**About this task**:
Produce an exact copy of the line containing "Gameplay de Two Point Hospital que hará" and of every line after it in the material below, ending with the final line.

:::

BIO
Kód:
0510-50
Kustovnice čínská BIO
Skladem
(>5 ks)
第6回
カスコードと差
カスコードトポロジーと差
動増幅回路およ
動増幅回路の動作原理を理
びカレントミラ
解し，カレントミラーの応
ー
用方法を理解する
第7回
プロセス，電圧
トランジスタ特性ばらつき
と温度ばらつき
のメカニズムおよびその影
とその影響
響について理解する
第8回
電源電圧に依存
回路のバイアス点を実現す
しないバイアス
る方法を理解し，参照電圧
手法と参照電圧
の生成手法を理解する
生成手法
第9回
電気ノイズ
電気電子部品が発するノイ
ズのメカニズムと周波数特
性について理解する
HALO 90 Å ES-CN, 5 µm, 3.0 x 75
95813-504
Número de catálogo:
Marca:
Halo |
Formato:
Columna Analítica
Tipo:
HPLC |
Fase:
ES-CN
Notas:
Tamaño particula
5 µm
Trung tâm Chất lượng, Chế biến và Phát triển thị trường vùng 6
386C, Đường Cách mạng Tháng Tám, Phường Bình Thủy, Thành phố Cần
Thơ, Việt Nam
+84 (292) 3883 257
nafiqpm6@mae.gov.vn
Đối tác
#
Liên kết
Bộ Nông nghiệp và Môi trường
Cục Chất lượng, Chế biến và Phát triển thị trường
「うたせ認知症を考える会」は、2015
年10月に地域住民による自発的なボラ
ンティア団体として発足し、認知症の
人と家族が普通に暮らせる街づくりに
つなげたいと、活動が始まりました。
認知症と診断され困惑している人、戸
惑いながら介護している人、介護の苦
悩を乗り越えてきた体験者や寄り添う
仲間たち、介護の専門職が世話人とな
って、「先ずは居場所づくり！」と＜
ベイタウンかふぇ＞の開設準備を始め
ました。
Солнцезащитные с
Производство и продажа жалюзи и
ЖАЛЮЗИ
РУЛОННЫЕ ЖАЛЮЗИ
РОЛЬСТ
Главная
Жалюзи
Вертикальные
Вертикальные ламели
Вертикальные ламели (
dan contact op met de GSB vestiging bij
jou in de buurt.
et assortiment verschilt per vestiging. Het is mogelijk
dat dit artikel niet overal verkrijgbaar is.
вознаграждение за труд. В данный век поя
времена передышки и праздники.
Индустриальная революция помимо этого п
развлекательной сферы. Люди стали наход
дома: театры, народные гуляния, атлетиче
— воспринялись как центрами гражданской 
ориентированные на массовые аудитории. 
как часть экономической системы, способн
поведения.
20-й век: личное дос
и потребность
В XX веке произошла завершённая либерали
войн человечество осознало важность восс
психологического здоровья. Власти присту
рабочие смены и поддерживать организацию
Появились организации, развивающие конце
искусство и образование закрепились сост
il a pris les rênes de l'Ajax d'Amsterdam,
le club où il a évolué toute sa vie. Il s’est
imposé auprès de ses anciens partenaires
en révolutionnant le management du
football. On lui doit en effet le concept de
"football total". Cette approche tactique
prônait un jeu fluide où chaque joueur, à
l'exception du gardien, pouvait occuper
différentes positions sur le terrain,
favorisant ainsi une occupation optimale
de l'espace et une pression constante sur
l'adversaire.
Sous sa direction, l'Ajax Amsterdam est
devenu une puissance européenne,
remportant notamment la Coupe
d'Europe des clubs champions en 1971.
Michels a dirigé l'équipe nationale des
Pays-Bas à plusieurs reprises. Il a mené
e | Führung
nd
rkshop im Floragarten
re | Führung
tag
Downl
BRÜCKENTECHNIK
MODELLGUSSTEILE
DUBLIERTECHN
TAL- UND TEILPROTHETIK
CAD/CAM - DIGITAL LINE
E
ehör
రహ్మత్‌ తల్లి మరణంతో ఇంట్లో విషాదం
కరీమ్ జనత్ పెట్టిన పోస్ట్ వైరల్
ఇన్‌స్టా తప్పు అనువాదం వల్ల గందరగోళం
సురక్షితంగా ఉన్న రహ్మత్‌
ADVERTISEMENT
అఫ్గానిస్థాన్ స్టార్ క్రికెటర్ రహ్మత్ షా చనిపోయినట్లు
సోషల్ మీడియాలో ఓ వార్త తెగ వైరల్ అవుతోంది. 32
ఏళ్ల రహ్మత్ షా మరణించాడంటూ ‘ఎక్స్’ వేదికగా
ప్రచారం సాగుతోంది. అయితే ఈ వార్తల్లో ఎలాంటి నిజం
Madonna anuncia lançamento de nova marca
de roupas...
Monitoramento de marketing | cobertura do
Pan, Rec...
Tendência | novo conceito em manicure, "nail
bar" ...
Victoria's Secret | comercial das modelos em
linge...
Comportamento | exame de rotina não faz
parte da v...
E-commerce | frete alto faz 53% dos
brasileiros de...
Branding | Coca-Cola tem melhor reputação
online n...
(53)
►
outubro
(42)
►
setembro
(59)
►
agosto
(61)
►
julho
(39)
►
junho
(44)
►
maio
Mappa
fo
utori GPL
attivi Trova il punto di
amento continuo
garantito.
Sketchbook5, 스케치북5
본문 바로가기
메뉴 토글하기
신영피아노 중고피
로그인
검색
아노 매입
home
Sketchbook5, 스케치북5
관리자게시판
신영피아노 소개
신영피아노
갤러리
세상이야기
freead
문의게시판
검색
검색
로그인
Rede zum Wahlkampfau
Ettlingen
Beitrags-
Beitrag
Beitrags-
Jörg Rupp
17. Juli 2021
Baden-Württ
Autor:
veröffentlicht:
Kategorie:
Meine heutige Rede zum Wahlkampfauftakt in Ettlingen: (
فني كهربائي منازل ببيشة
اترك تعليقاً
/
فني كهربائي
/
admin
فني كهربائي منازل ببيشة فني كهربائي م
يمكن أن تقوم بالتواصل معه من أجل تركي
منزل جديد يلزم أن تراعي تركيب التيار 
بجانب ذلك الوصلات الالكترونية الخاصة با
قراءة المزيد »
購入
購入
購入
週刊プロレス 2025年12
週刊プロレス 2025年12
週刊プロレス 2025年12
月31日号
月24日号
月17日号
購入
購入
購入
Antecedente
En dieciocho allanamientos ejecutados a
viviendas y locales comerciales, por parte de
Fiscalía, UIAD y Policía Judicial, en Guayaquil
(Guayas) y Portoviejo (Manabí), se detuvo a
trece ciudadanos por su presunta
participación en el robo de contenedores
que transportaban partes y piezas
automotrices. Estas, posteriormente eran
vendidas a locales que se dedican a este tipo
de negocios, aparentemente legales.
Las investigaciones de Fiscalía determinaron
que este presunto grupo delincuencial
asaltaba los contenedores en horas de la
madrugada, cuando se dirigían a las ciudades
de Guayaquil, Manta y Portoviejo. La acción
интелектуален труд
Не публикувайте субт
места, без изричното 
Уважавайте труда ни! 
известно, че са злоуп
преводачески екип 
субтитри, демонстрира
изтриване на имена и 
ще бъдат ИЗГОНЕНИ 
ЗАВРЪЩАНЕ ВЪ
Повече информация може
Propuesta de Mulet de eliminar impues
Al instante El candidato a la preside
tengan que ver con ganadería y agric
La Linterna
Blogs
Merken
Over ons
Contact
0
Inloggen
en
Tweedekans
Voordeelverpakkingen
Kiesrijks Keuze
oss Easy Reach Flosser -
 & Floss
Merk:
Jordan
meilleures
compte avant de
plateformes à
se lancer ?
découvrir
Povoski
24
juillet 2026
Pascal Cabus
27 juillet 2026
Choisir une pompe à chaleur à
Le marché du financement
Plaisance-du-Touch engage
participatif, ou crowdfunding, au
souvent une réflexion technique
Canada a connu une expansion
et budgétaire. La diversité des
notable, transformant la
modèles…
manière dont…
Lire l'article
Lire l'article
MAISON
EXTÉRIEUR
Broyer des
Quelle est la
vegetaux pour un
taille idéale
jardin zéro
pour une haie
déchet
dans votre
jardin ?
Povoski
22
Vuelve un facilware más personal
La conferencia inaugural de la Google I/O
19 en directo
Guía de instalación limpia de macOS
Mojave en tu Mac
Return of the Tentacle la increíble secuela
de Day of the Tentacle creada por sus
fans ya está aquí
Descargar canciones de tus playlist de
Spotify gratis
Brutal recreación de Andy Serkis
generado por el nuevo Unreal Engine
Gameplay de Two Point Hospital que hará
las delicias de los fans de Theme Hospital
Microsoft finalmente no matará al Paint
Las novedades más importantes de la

:::

**Completed task**:
Gameplay de Two Point Hospital que hará
las delicias de los fans de Theme Hospital
Microsoft finalmente no matará al Paint
Las novedades más importantes de la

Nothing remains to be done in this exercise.